Since S3000 ASL does not induce disease and there is no obvious differences between S150 from ASL and ESL on our immunoblot analysis, S150 from ESL may contain soluble pathogenic αS conformers that is SDS labile. Thus, incomplete penetrance of end-stage S150 to cause disease could be due to the possibility that toxic αS assemblies in S150 fractions are more prone to degradation following cellular uptake compared to more mature insoluble toxic αS species in P150 (Fig. 5b). As an initial test of this hypothesis, we performed dot blot analysis of P150 and S150 for αS oligomers, using FILA119,20 and OC antibody21 (Fig. S7a,b). We previously showed that FILA1 can recognize both soluble and insoluble αS aggregates derived of TgA53T model20 and OC antibody selectively recognizes mature fibrils21. Our results show that while levels of FILA1 + oligomers are similar between P150 and S150, the levels of OC + oligomers are significantly more abundant in P150 (Fig. S7a,b). We also subjected S150 and P150 to proteinase K treatment as more compact mature aggregates should be more resistant to proteinase K treatment. The results show that αS in P150 is more resistant to proteinase K proteolysis than αS in S150 (Fig. S7c). Thus, we conclude that the presence of FILA1 + oligomers/aggregates in both S150 and P150 are pathogenic. Further, more labile FILA1 + oligomers in S150 may be responsible for the partial penetrance of S150 in inducing disease.
Microsomes from symptomatic TgA53T mice induce rapid α-synucleinopathy.
We previously showed that α-synucleinopathy in TgA53T mice is associated with accumulation of αS oligomers/aggregates in endoplasmic reticulum (ER) and chronic ER stress contributes to neurodegeneration13,20. Analyses of TgA53T mice inoculated with S3000 ESL show that αS pathology in these mice are also associated with signs of chronic ER stress (Fig. S8), suggesting that ER stress occurs even when α-synucleinopathy is induced by exogenous inoculation of pathogenic αS. We recently showed that ER enriched microsomes from TgA53T mice, containing αS aggregates, are highly toxic to cultured neurons and aggressively induces αS aggregates and cell death in cultured neurons22. Thus, we examined whether the microsome fraction from symptomatic TgA53T mice can induce pathology following BrSt injection.
Microsomes from pooled BrSt/SpC or CTX from the symptomatic TgA53T mice were used for BrSt injections of 3–4 mos old TgA53T mice.

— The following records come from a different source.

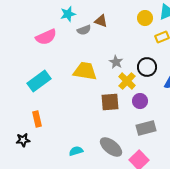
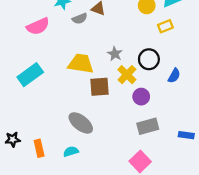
brown square: (110, 102) -> (99, 87), moved
orange rectangle: (37, 119) -> (39, 148), moved
gray ellipse: (111, 147) -> (81, 123), moved

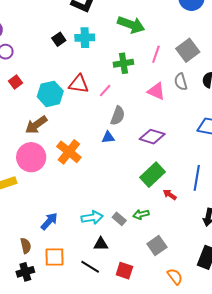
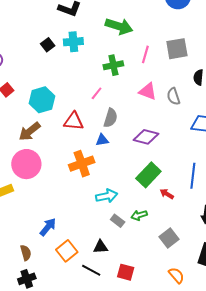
gray square: (188, 50) -> (177, 49), turned 30
gray semicircle: (181, 82) -> (173, 96), moved
red triangle: (79, 84) -> (74, 121), moved
orange cross: (69, 152) -> (82, 164), moved, turned 35
cyan arrow: (92, 218) -> (107, 196), moved
gray square: (157, 245) -> (169, 238), moved
orange square: (54, 257) -> (67, 251), moved, turned -35

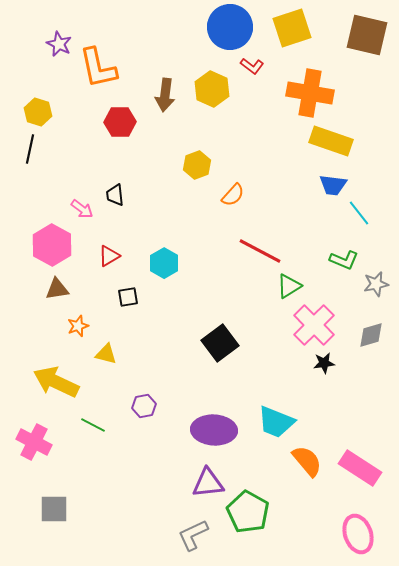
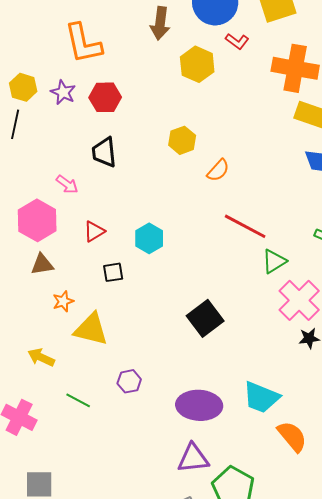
purple star: (59, 44) -> (63, 92), moved
brown arrow: (165, 95) -> (160, 23), moved
black trapezoid: (115, 195) -> (104, 152), moved, size x1.4
yellow triangle: (106, 354) -> (91, 329), size x1.6
yellow arrow: (56, 382) -> (41, 357), size x0.6

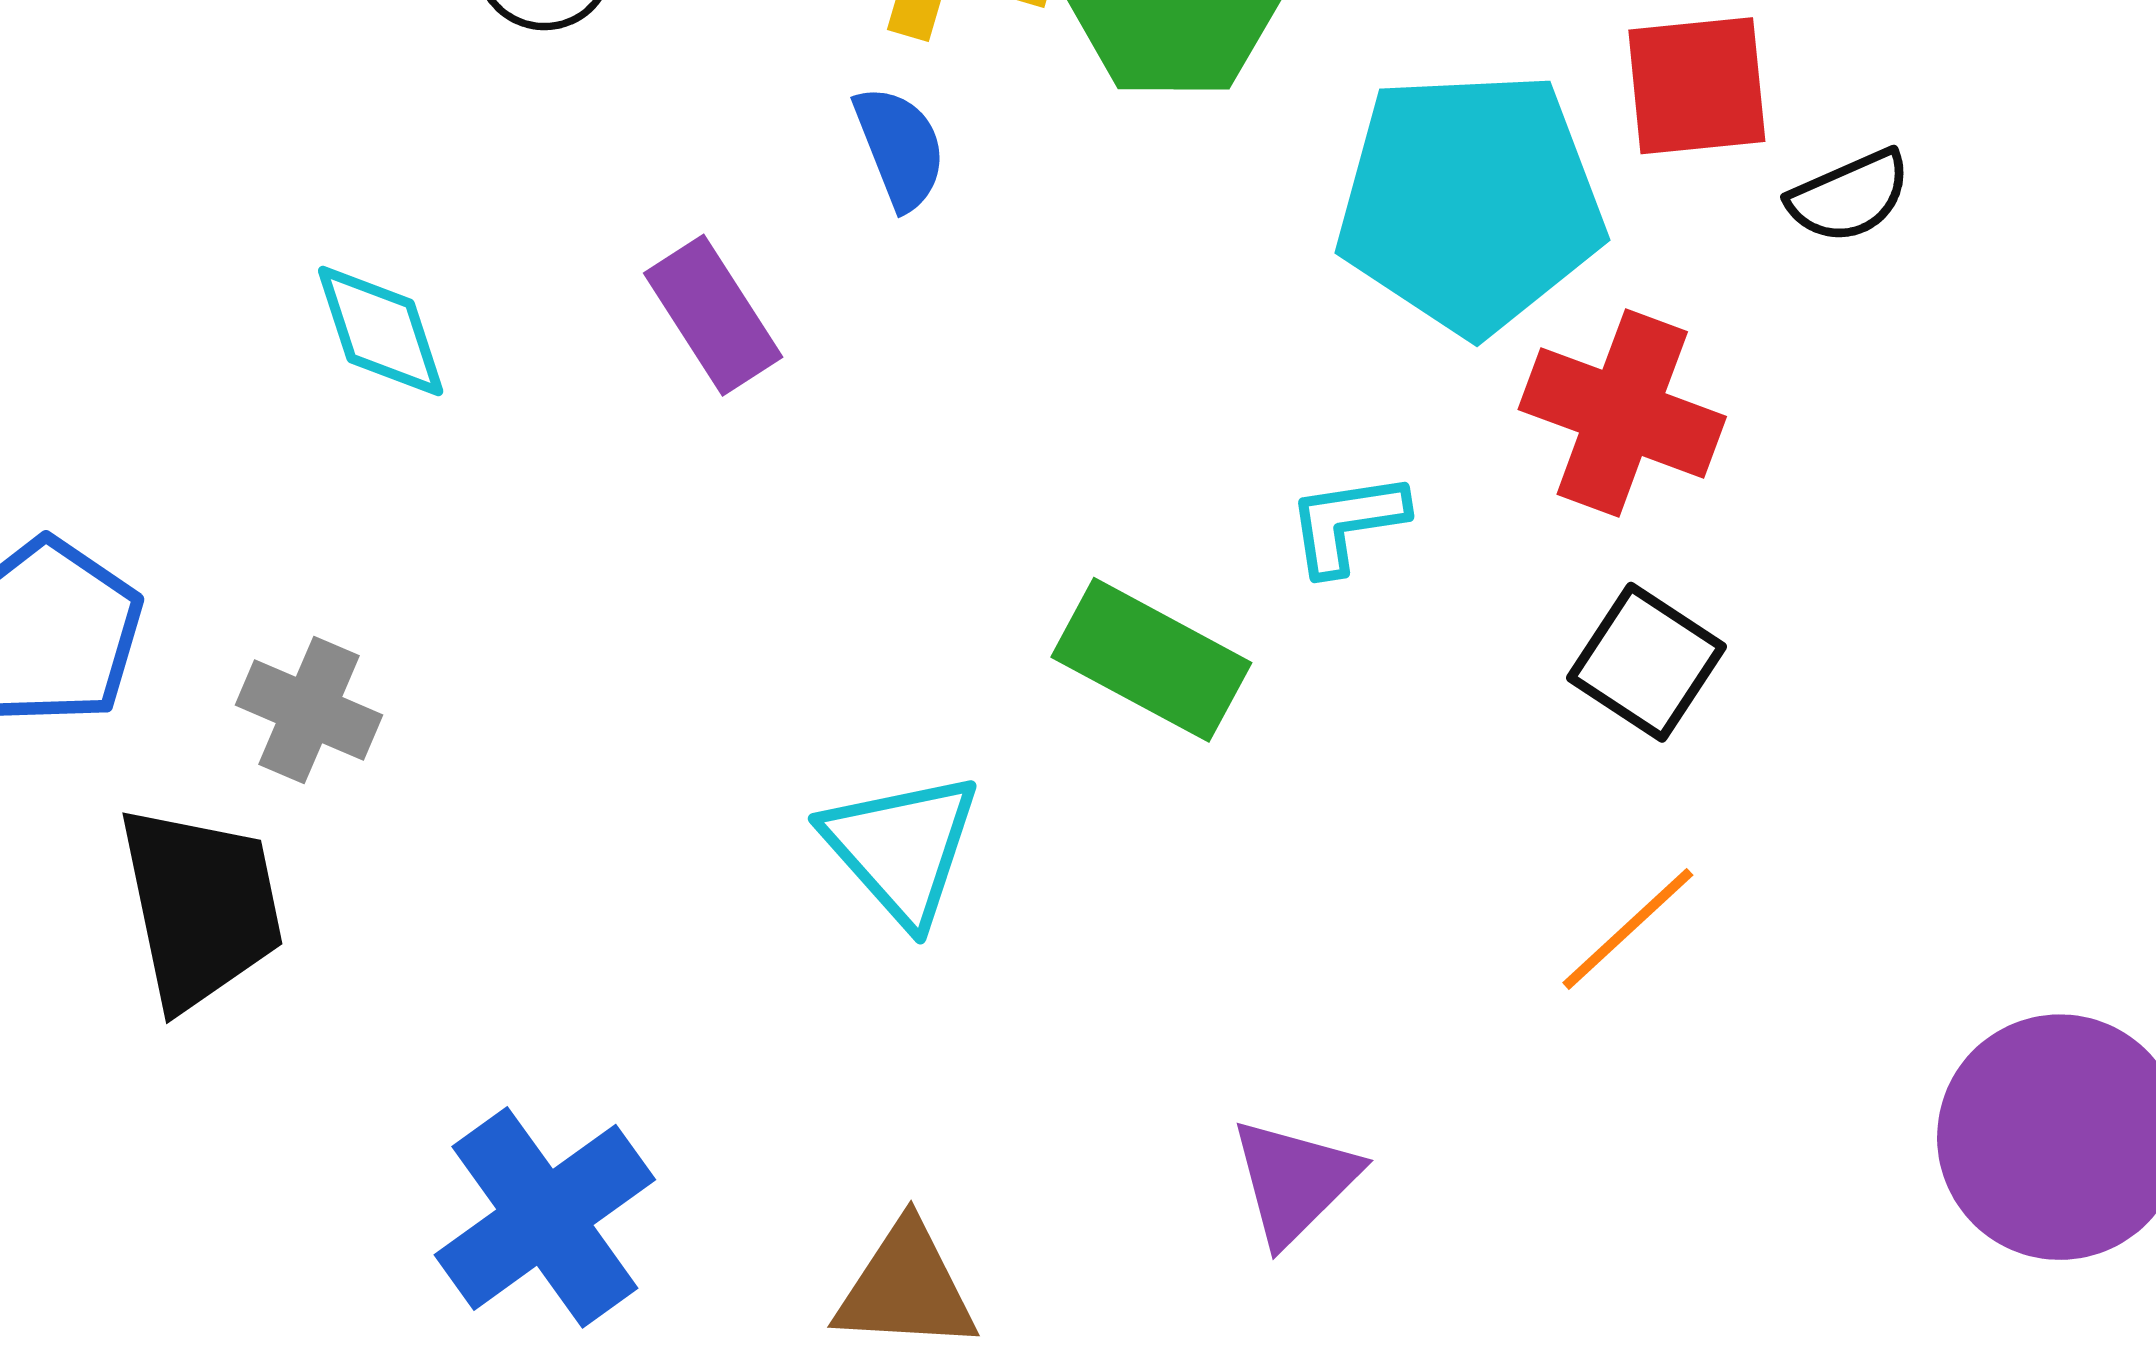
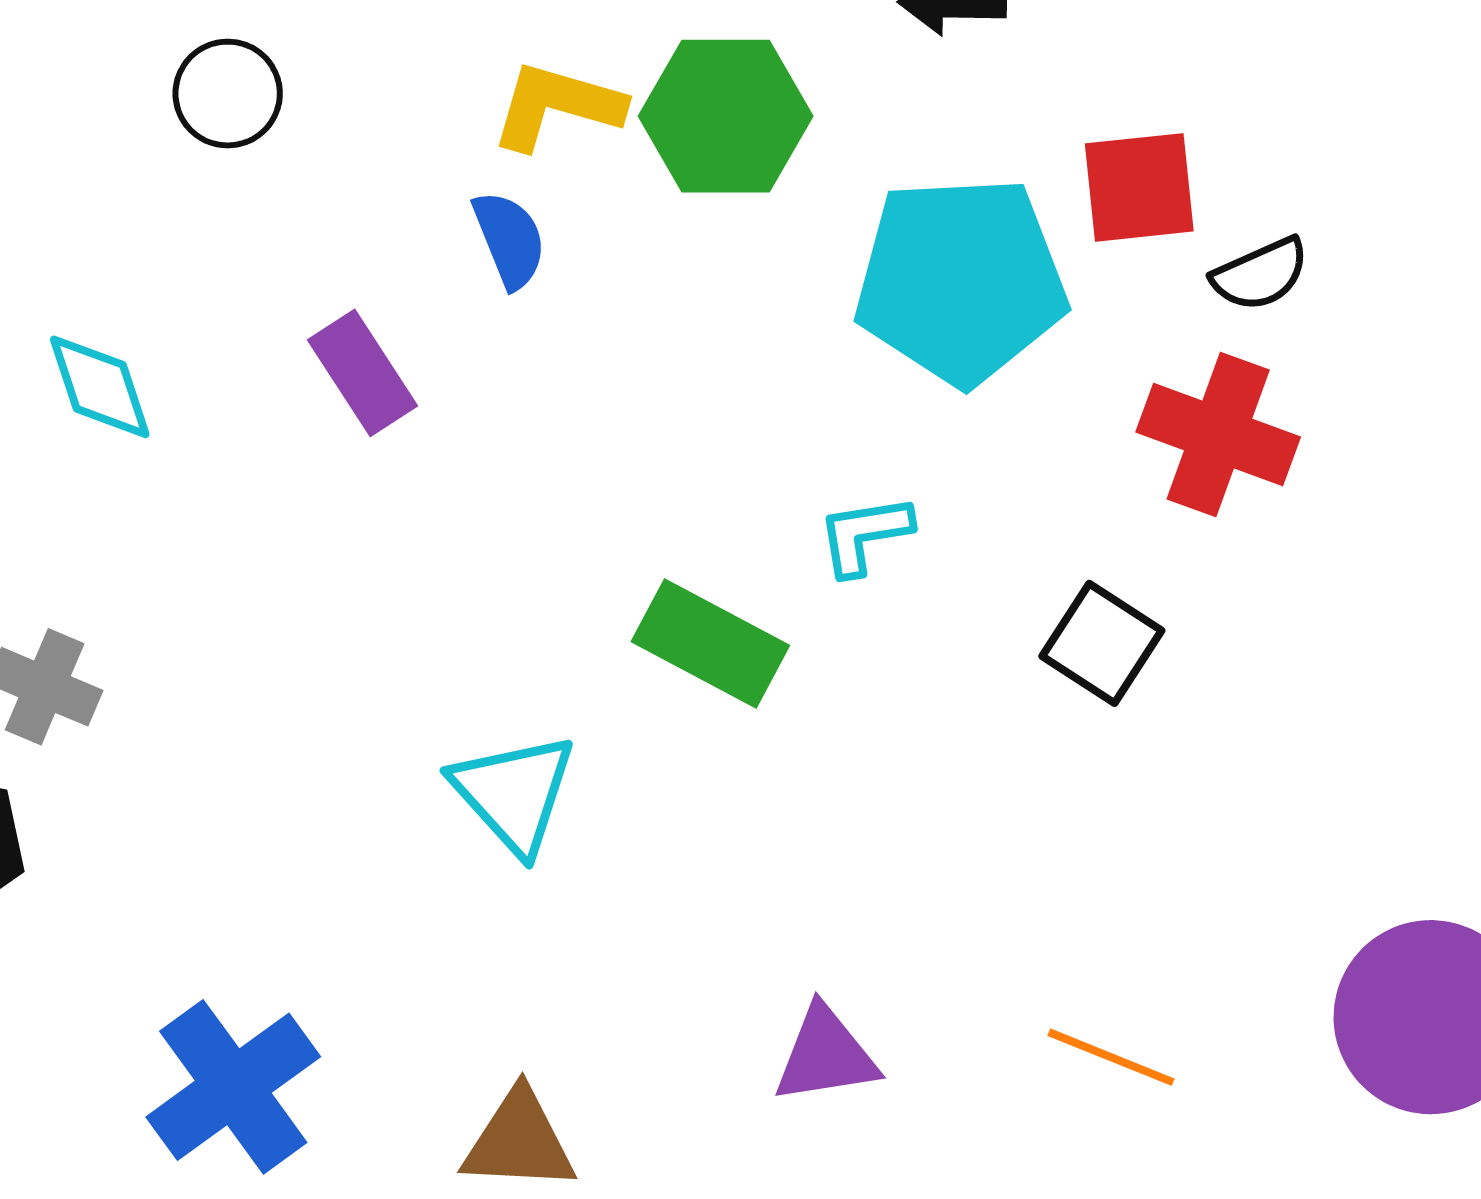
red cross: (1622, 413) -> (1218, 434), moved
orange line: (1628, 929) -> (1111, 1057), moved, turned 65
purple triangle: (1294, 1181) -> (826, 1055), turned 36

Analysis of the fractions show that pS129αS is enriched in microsomes (P100 or ER) from BrSt/SpC where very little pS129αS is seen in P100 from CTX (Fig. 6a). Analysis of organelle markers show that P100 fraction is also enriched in the ER marker (Grp78/BiP). Analysis of injected animals show that P100 from symptomatic TgA53T mice develop progressive motor abnormalities by ~ 50 dpi while the animals inoculated with P100 from CTX did not show any disease phenotype (Fig. 6b). Significantly, microsome-inoculation leads to onset of motor symptoms much faster than any of the other fractions tested in this study (Compare Figs. 1d,5c & 6b), indicating that microsome associated αS oligomer/aggregates are highly pathogenic in vivo. Neuropathological analysis show that the early motor deficits were indeed associated with significant αS pathology (Fig. 6c) with the pattern that is seen with other αS fractions. Collectively, these results provide in vivo confirmation of highly pathogenic nature of ER-associated αS oligomer/aggregates20,22.